INPUT =>
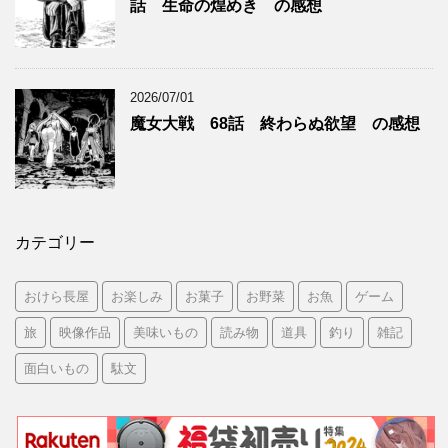
話 生命の煌めき の感想
2026/07/01
魔女大戦 68話 終わらぬ欲望 の感想
カテゴリー
おけら長屋
お楽しみ
お菓子
お野菜
お魚
ゲーム
旅
映像作品
美味いもの
読み物
道具
釣り
雑記
面白いもの
駄文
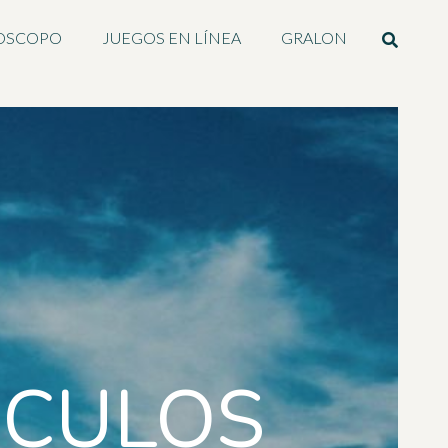
OSCOPO
JUEGOS EN LÍNEA
GRALON
ICULOS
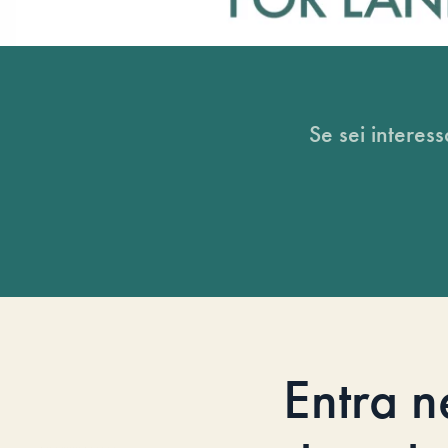
Se sei interess
Entra n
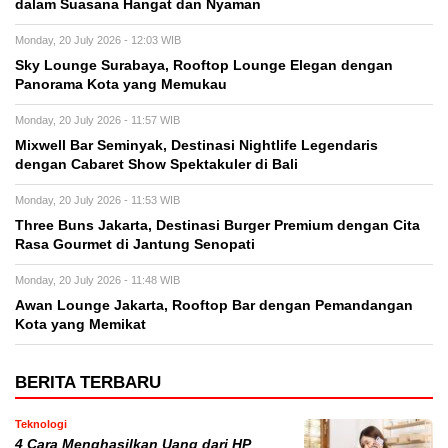
dalam Suasana Hangat dan Nyaman
Monday, 20 July 2026 - 12:03 WIB
Sky Lounge Surabaya, Rooftop Lounge Elegan dengan
Panorama Kota yang Memukau
Monday, 20 July 2026 - 11:57 WIB
Mixwell Bar Seminyak, Destinasi Nightlife Legendaris
dengan Cabaret Show Spektakuler di Bali
Monday, 20 July 2026 - 11:53 WIB
Three Buns Jakarta, Destinasi Burger Premium dengan Cita
Rasa Gourmet di Jantung Senopati
Monday, 20 July 2026 - 11:48 WIB
Awan Lounge Jakarta, Rooftop Bar dengan Pemandangan
Kota yang Memikat
BERITA TERBARU
Teknologi
4 Cara Menghasilkan Uang dari HP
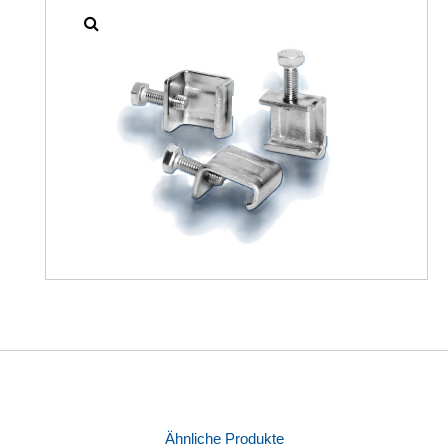
Ähnliche Produkte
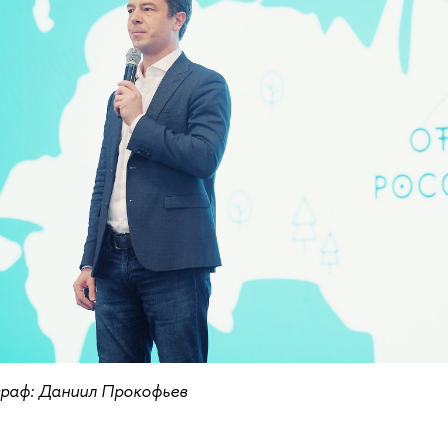
раф: Даниил Прокофьев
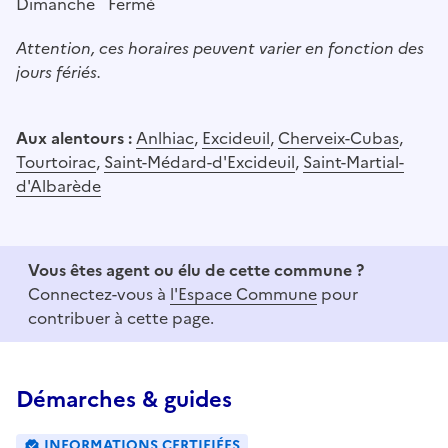
Dimanche
Fermé
Attention, ces horaires peuvent varier en fonction des
jours fériés.
Aux alentours :
Anlhiac
,
Excideuil
,
Cherveix-Cubas
,
Tourtoirac
,
Saint-Médard-d'Excideuil
,
Saint-Martial-
d'Albarède
Vous êtes agent ou élu de cette commune ?
Connectez-vous à
l'Espace Commune
pour
contribuer à cette page.
Démarches & guides
INFORMATIONS CERTIFIÉES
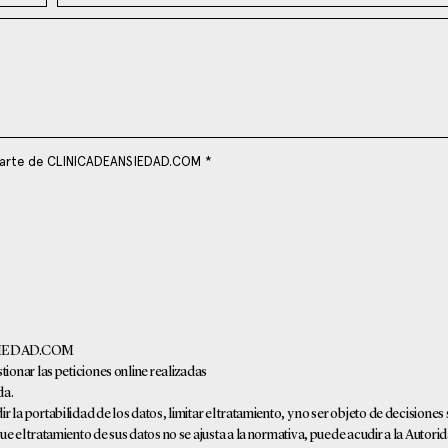
 parte de CLINICADEANSIEDAD.COM *
ANSIEDAD.COM
tionar las peticiones online realizadas
da.
 la portabilidad de los datos, limitar el tratamiento, y no ser objeto de decisiones
que el tratamiento de sus datos no se ajusta a la normativa, puede acudir a la Autor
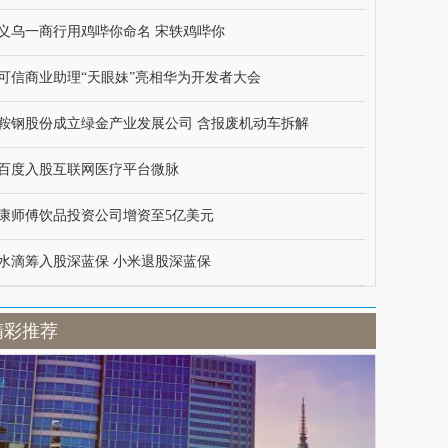
义乌一商行用鸡哔你命名 宋轶鸡哔你
可信商业助理“天眼妹”亮相华为开发者大会
鞍钢股份成立绿金产业发展公司 含报废机动车拆解
百度入股互联网医疗平台微脉
康师傅饮品投资公司增资至5亿美元
水滴筹入股深蓝保 小米退股深蓝保
精彩推荐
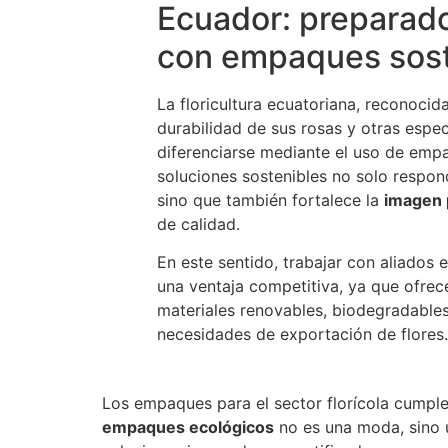
Ecuador: preparad
con empaques sost
La floricultura ecuatoriana, reconocid
durabilidad de sus rosas y otras espe
diferenciarse mediante el uso de empa
soluciones sostenibles no solo respon
sino que también fortalece la
imagen 
de calidad.
En este sentido, trabajar con aliados
una ventaja competitiva, ya que ofr
materiales renovables, biodegradables
necesidades de exportación de flores.
Los empaques para el sector florícola cumplen
empaques ecológicos
no es una moda, sino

WORK INSTRUCTION => This exercise calls for the records to be given again exactly, without the images.

RESULT FOR THIS EXERCISE =>
話 生命の煌めき の感想
2026/07/01
魔女大戦 68話 終わらぬ欲望 の感想
カテゴリー
おけら長屋
お楽しみ
お菓子
お野菜
お魚
ゲーム
旅
映像作品
美味いもの
読み物
道具
釣り
雑記
面白いもの
駄文
OSCOPO
JUEGOS EN LÍNEA
GRALON
ICULOS
Se sei interess
Entra n
dalam Suasana Hangat dan Nyaman
Monday, 20 July 2026 - 12:03 WIB
Sky Lounge Surabaya, Rooftop Lounge Elegan dengan
Panorama Kota yang Memukau
Monday, 20 July 2026 - 11:57 WIB
Mixwell Bar Seminyak, Destinasi Nightlife Legendaris
dengan Cabaret Show Spektakuler di Bali
Monday, 20 July 2026 - 11:53 WIB
Three Buns Jakarta, Destinasi Burger Premium dengan Cita
Rasa Gourmet di Jantung Senopati
Monday, 20 July 2026 - 11:48 WIB
Awan Lounge Jakarta, Rooftop Bar dengan Pemandangan
Kota yang Memikat
BERITA TERBARU
Teknologi
4 Cara Menghasilkan Uang dari HP
Ähnliche Produkte
раф: Даниил Прокофьев
Dimanche
Fermé
Attention, ces horaires peuvent varier en fonction des
jours fériés.
Aux alentours :
Anlhiac
,
Excideuil
,
Cherveix-Cubas
,
Tourtoirac
,
Saint-Médard-d'Excideuil
,
Saint-Martial-
d'Albarède
Vous êtes agent ou élu de cette commune ?
Connectez-vous à
l'Espace Commune
pour
contribuer à cette page.
Démarches & guides
INFORMATIONS CERTIFIÉES
 parte de CLINICADEANSIEDAD.COM *
ANSIEDAD.COM
tionar las peticiones online realizadas
da.
 la portabilidad de los datos, limitar el tratamiento, y no ser objeto de decisiones
que el tratamiento de sus datos no se ajusta a la normativa, puede acudir a la Autor
义乌一商行用鸡哔你命名 宋轶鸡哔你
可信商业助理“天眼妹”亮相华为开发者大会
鞍钢股份成立绿金产业发展公司 含报废机动车拆解
百度入股互联网医疗平台微脉
康师傅饮品投资公司增资至5亿美元
水滴筹入股深蓝保 小米退股深蓝保
精彩推荐
Ecuador: preparad
con empaques sost
La floricultura ecuatoriana, reconocid
durabilidad de sus rosas y otras espe
diferenciarse mediante el uso de empa
soluciones sostenibles no solo respon
sino que también fortalece la
imagen 
de calidad.
En este sentido, trabajar con aliados
una ventaja competitiva, ya que ofr
materiales renovables, biodegradables
necesidades de exportación de flores.
Los empaques para el sector florícola cumplen
empaques ecológicos
no es una moda, sino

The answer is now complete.